Another Volkswagen hatch in drag?
Not quite. Where the old car shared too much with the Golf – to the detriment of the driving experience – this new TT is actually an ally/steel hybrid, with an extruded spaceframe chassis bonded and riveted to a steel rear section. Doors and boot lid are also made of steel, with the weightier elements located towards the back of the car to promote a superior centre of gravity and ensure a balanced axle load. Audi claims a 50 percent improvement in torsional rigidity over the outgoing TT. As well as that steel rear subframe, the Golf V-sourced four-link rear suspension is steel (remember, the old TT had a torsion beam set-up); the front suspension – MacPherson struts with triangular lower wishbones – is largely aluminium, as is the subframe.
The old car always over promised and under delivered, is this one any better?
Leagues ahead of the old car, certainly, although it’s similar in spirit. Four-wheel drive and shod with extravagant 245/40 section rubber, the TT clearly has a job to do – grip – which it does with awesome efficiency. Its electro-hydraulic speed-sensitive power steering is non-committal at low speed, but weights up pretty authentically the faster you go. It has superb body control and it turns in effectively.
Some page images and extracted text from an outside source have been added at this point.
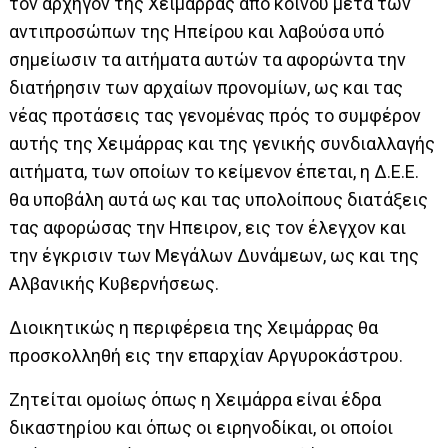
τον αρχηγόν της Χειμάρρας από κοινού μετά των
αντιπροσώπων της Ηπείρου και λαβούσα υπό
σημείωσιν τα αιτήματα αυτών τα αφορώντα την
διατήρησιν των αρχαίων προνομίων, ως και τας
νέας προτάσεις τας γενομένας πρός το συμφέρον
αυτής της Χειμάρρας και της γενικής συνδιαλλαγής
αιτήματα, των οποίων το κείμενον έπεται, η Δ.Ε.Ε.
θα υποβάλη αυτά ως και τας υπολοίπους διατάξεις
τας αφορώσας την Ηπειρον, εις τον έλεγχον και
την έγκρισιν των Μεγάλων Δυνάμεων, ως και της
Αλβανικής Κυβερνήσεως.
Διοικητικώς η περιφέρεια της Χειμάρρας θα
προσκολληθή εις την επαρχίαν Αργυροκάστρου.
Ζητείται ομοίως όπως η Χειμάρρα είναι έδρα
δικαστηρίου και όπως οι ειρηνοδίκαι, οι οποίοι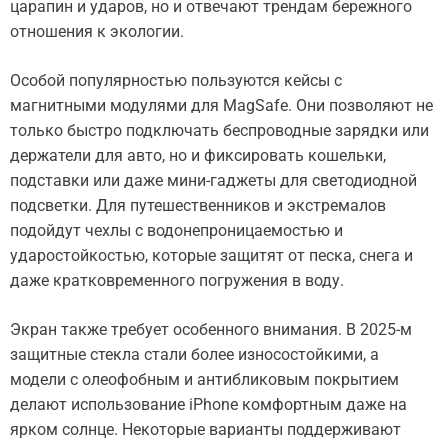
царапин и ударов, но и отвечают трендам бережного
отношения к экологии.
Особой популярностью пользуются кейсы с
магнитными модулями для MagSafe. Они позволяют не
только быстро подключать беспроводные зарядки или
держатели для авто, но и фиксировать кошельки,
подставки или даже мини-гаджеты для светодиодной
подсветки. Для путешественников и экстремалов
подойдут чехлы с водонепроницаемостью и
ударостойкостью, которые защитят от песка, снега и
даже кратковременного погружения в воду.
Экран также требует особенного внимания. В 2025-м
защитные стекла стали более износостойкими, а
модели с олеофобным и антибликовым покрытием
делают использование iPhone комфортным даже на
ярком солнце. Некоторые варианты поддерживают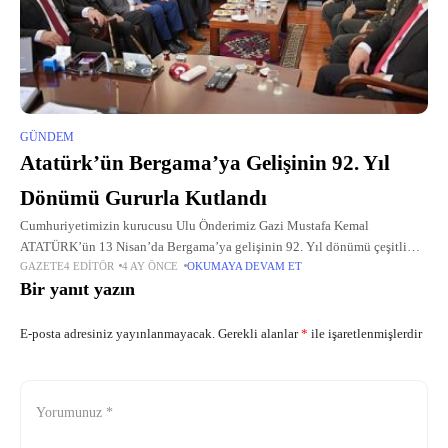
GÜNDEM
Atatürk’ün Bergama’ya Gelişinin 92. Yıl
Dönümü Gururla Kutlandı
Cumhuriyetimizin kurucusu Ulu Önderimiz Gazi Mustafa Kemal
ATATÜRK’ün 13 Nisan’da Bergama’ya gelişinin 92. Yıl dönümü çeşitli
GAZETE4 EDITÖR
4 AY ÖNCE
OKUMAYA DEVAM ET
etkinliklerle kutlandı.
Bir yanıt yazın
E-posta adresiniz yayınlanmayacak.
Gerekli alanlar
*
ile işaretlenmişlerdir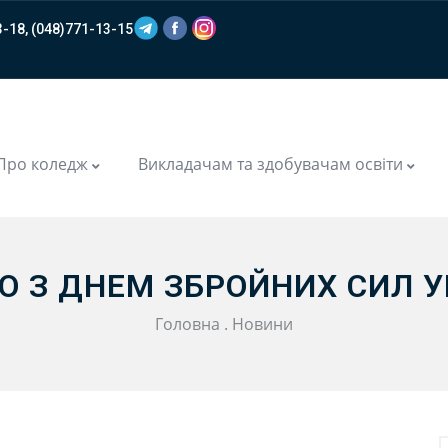
-18, (048)771-13-15
m
Про коледж
Викладачам та здобувачам освіти
О З ДНЕМ ЗБРОЙНИХ СИЛ У
Головна
.
Новини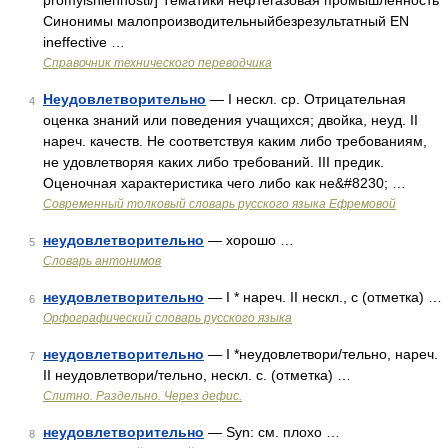
promyishlennosti/] Тематики нефтегазовая промышленность
Синонимы малопроизводительныйбезрезультатный EN
ineffective …
Справочник технического переводчика
Неудовлетворительно
— I нескл. ср. Отрицательная
4
оценка знаний или поведения учащихся; двойка, неуд. II
нареч. качеств. Не соответствуя каким либо требованиям,
не удовлетворяя каких либо требований. III предик.
Оценочная характеристика чего либо как не&#8230; …
Современный толковый словарь русского языка Ефремовой
неудовлетворительно
— хорошо …
5
Словарь антонимов
неудовлетворительно
— I * нареч. II нескл., с (отметка) …
6
Орфографический словарь русского языка
неудовлетворительно
— I *неудовлетвори/тельно, нареч.
7
II неудовлетвори/тельно, нескл. с. (отметка) …
Слитно. Раздельно. Через дефис.
неудовлетворительно
— Syn: см. плохо …
8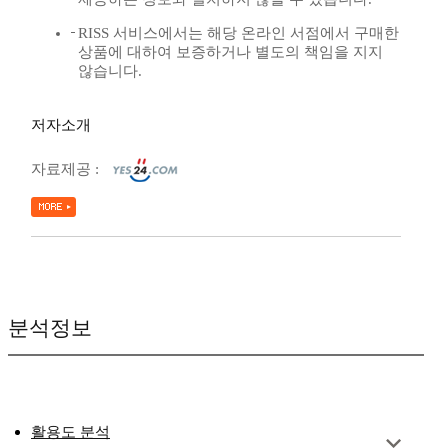
RISS 서비스에서는 해당 온라인 서점에서 구매한
상품에 대하여 보증하거나 별도의 책임을 지지
않습니다.
저자소개
자료제공 :
분석정보
활용도 분석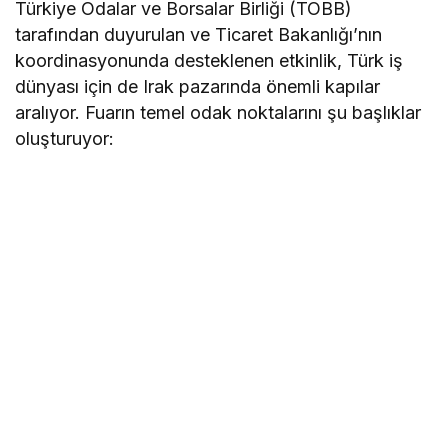
​Türkiye Odalar ve Borsalar Birliği (TOBB)
tarafından duyurulan ve Ticaret Bakanlığı’nın
koordinasyonunda desteklenen etkinlik, Türk iş
dünyası için de Irak pazarında önemli kapılar
aralıyor. Fuarın temel odak noktalarını şu başlıklar
oluşturuyor: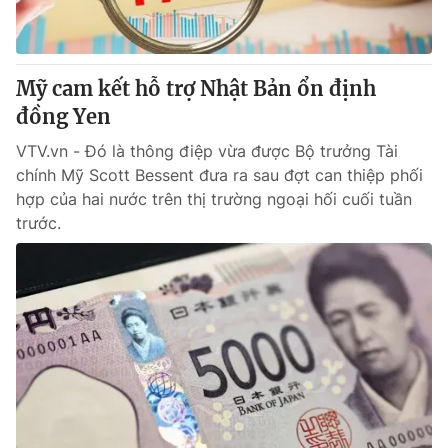
Mỹ cam kết hỗ trợ Nhật Bản ổn định
đồng Yen
VTV.vn - Đó là thông điệp vừa được Bộ trưởng Tài
chính Mỹ Scott Bessent đưa ra sau đợt can thiệp phối
hợp của hai nước trên thị trường ngoại hối cuối tuần
trước.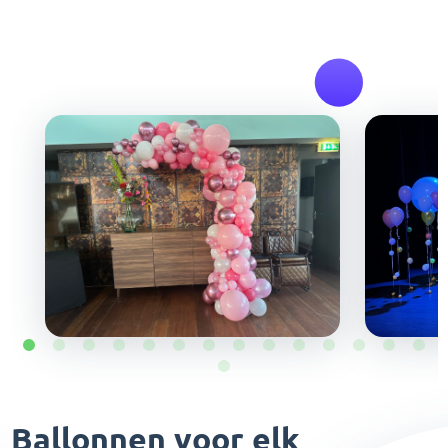
Ballonnen voor elk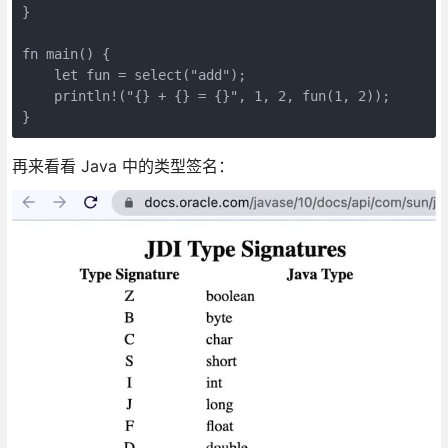
}

fn main() {

    let fun = select("add");

    println!("{} + {} = {}", 1, 2, fun(1, 2));

}
再来看看 Java 中的类型签名：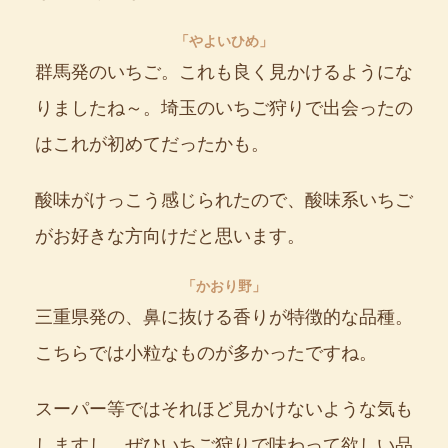
「やよいひめ」
群馬発のいちご。これも良く見かけるようにな
りましたね～。埼玉のいちご狩りで出会ったの
はこれが初めてだったかも。
酸味がけっこう感じられたので、酸味系いちご
がお好きな方向けだと思います。
「かおり野」
三重県発の、鼻に抜ける香りが特徴的な品種。
こちらでは小粒なものが多かったですね。
スーパー等ではそれほど見かけないような気も
しますし、ぜひいちご狩りで味わって欲しい品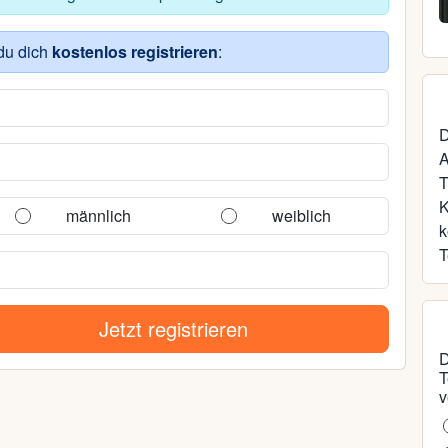
35, Laage
du dich
kostenlos registrieren
:
D
A
T
männlich
weiblich
k
T
Jetzt registrieren
D
T
v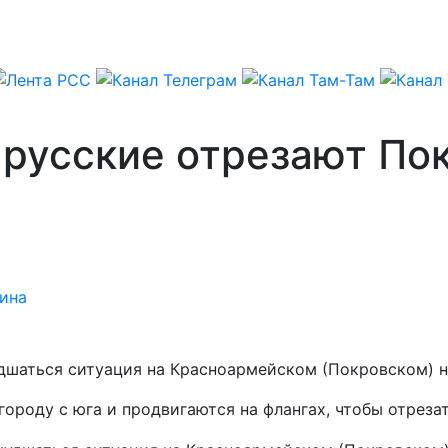
русские отрезают Пок
ина
шаться ситуация на Красноармейском (Покровском) н
ороду с юга и продвигаются на флангах, чтобы отреза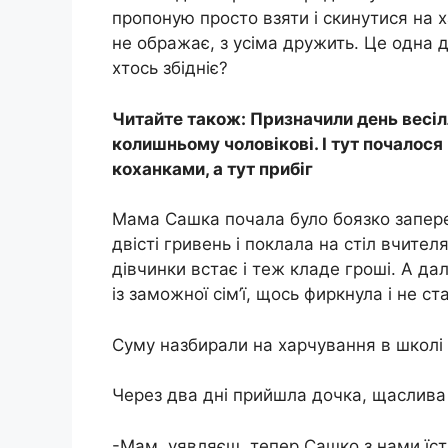
пропоную просто взяти і скинутися на 
не ображає, з усіма дружить. Це одна д
хтось збідніє?
Читайте також: Призначили день весіл
колишньому чоловікові. І тут почалося
коханками, а тут прибіг
Мама Сашка почала було боязко запере
двісті гривень і поклала на стіл вчителя
дівчинки встає і теж кладе гроші. А да
із заможної сім’ї, щось фиркнула і не с
Суму назбирали на харчування в школі
Через два дні прийшла дочка, щаслива 
-Мам, уявляєш, тепер Сашко з нами їст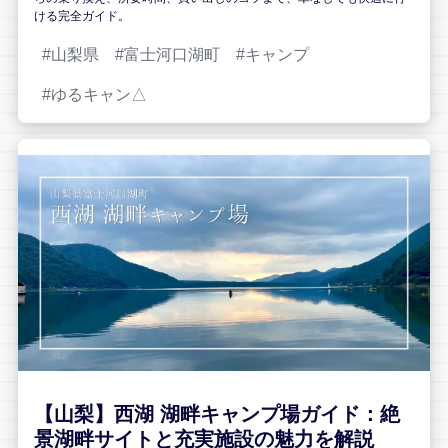
ける完全ガイド。
山梨県
富士河口湖町
キャンプ
ゆるキャン△
【山梨】西湖 湖畔キャンプ場ガイド：絶
景湖畔サイトと充実施設の魅力を解説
It even rides well, the optional adaptive magnetic damping – using a magneto-rheological fluid which alters when a voltage is passed though it – actually tuning the car’s handling characteristics with a subtle efficacy that few adaptive set-ups ever genuinely manage. In other words, there’s lots to like here.
Not least the optional DSG gearbox
That ‘box – rebranded as S-tronic in Audi parlance for TT Mk2 – is a quixotic companion despite its awesome smoothness, second guessing your moves in Sport mode and often getting it wrong. Pop it into D mode, and it’ll do a perfectly good impression of a regular torque converter ‘box.
So how does the TT compare with something like a Porsche Cayman?
Sadly, but somewhat predictably, it lacks the Cayman’s interactivity, fingertip accuracy and distilled 911 precision. The Porsche dials you expertly into the road, whereas the Audi is seemingly pre-programmed to keep you at arm’s length. Which doesn’t stop the TT 3.2 from making a super-strong case for itself. It’s just that motion, once again, defeats emotion.
But there’s more to a TT than hammering down back lanes…
True, it has always been a car you wear rather than just sit in. The downside was a slight claustrophobia – not helped by that shallow glasshouse – but while over-the-shoulder visibility is still compromised, the TT is simultaneously a snug, purposeful fit and airy. The driver-centric centre console with telematics screen is easy to use, and rotating knobs have replaced the old car’s fiddly climate control buttons.
What other models are there?
If you want four-wheel drive you have to tick the V6 box. The 2.0 alternative – basically the Golf GTi’s engine – come only in front-wheel drive form. Audi hasn’t ruled out the possibility of a diesel version or the estate-body style it previewed on the Shooting Brake concept. What is guaranteed to appear is a convertible TT next year.
If you liked the old one, you’ll like this one too. Some of the rest of you will like it too but any talk of being competition for the Cayman is rubbish. The TT has price on its side but it’s nowhere near as much fun.